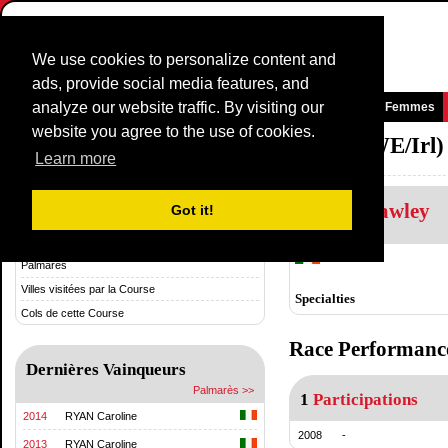
We use cookies to personalize content and
ads, provide social media features, and
analyze our website traffic. By visiting our
Page d'accueil
News et média
Jeux
Courses
Equipes
Femmes
website you agree to the use of cookies.
National TimeTrial Championship (WE/Irl)
Learn more
Elaine Cawley
Historique et statistiques
Got it!
Histoire
Ireland
Palmarès
Villes visitées par la Course
Specialties
Cols de cette Course
Race Performanc
Dernières Vainqueurs
Palmarès >>
1
Participations
2014
RYAN Caroline
2008
-
2013
RYAN Caroline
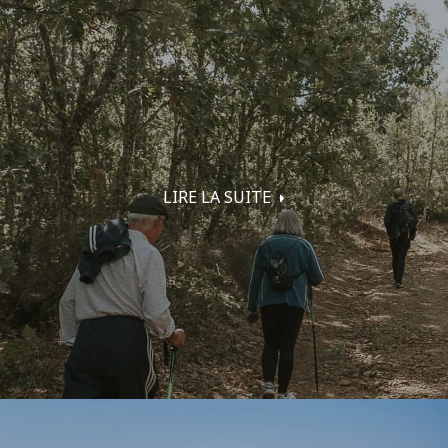
LIRE LA SUITE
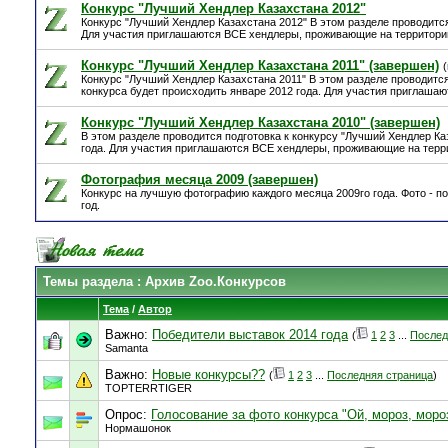
Конкурс "Лучший Хендлер Казахстана 2012"
Конкурс "Лучший Хендлер Казахстана 2012" В этом разделе проводитс
Для участия приглашаются ВСЕ хендлеры, проживающие на территори
Конкурс "Лучший Хендлер Казахстана 2011" (завершен)
Конкурс "Лучший Хендлер Казахстана 2011" В этом разделе проводится
конкурса будет происходить январе 2012 года. Для участия приглаша
Конкурс "Лучший Хендлер Казахстана 2010" (завершен)
В этом разделе проводится подготовка к конкурсу "Лучший Хендлер Ка
года. Для участия приглашаются ВСЕ хендлеры, проживающие на терр
Фотография месяца 2009 (завершен)
Конкурс на лучшую фотографию каждого месяца 2009го года. Фото - п
год.
Темы раздела
: Архив Zoo.Конкурсов
Тема
/
Автор
Важно:
Победители выставок 2014 года
(
1
2
3
...
Послед
Samanta
Важно:
Новые конкурсы??
(
1
2
3
...
Последняя страница
)
TOPTERRTIGER
Опрос:
Голосование за фото конкурса "Ой, мороз, моро
Нормашонок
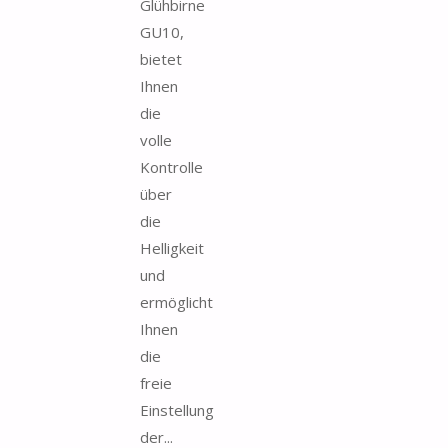
Glühbirne
GU10,
bietet
Ihnen
die
volle
Kontrolle
über
die
Helligkeit
und
ermöglicht
Ihnen
die
freie
Einstellung
der...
* * * * * * *
**WORK INSTRUCTIONS:**
In the data above, copy every line where the string "участия" appears.

**WRITTEN RESPONSE:**
Для участия приглашаются ВСЕ хендлеры, проживающие на территори
конкурса будет происходить январе 2012 года. Для участия приглаша
года. Для участия приглашаются ВСЕ хендлеры, проживающие на терр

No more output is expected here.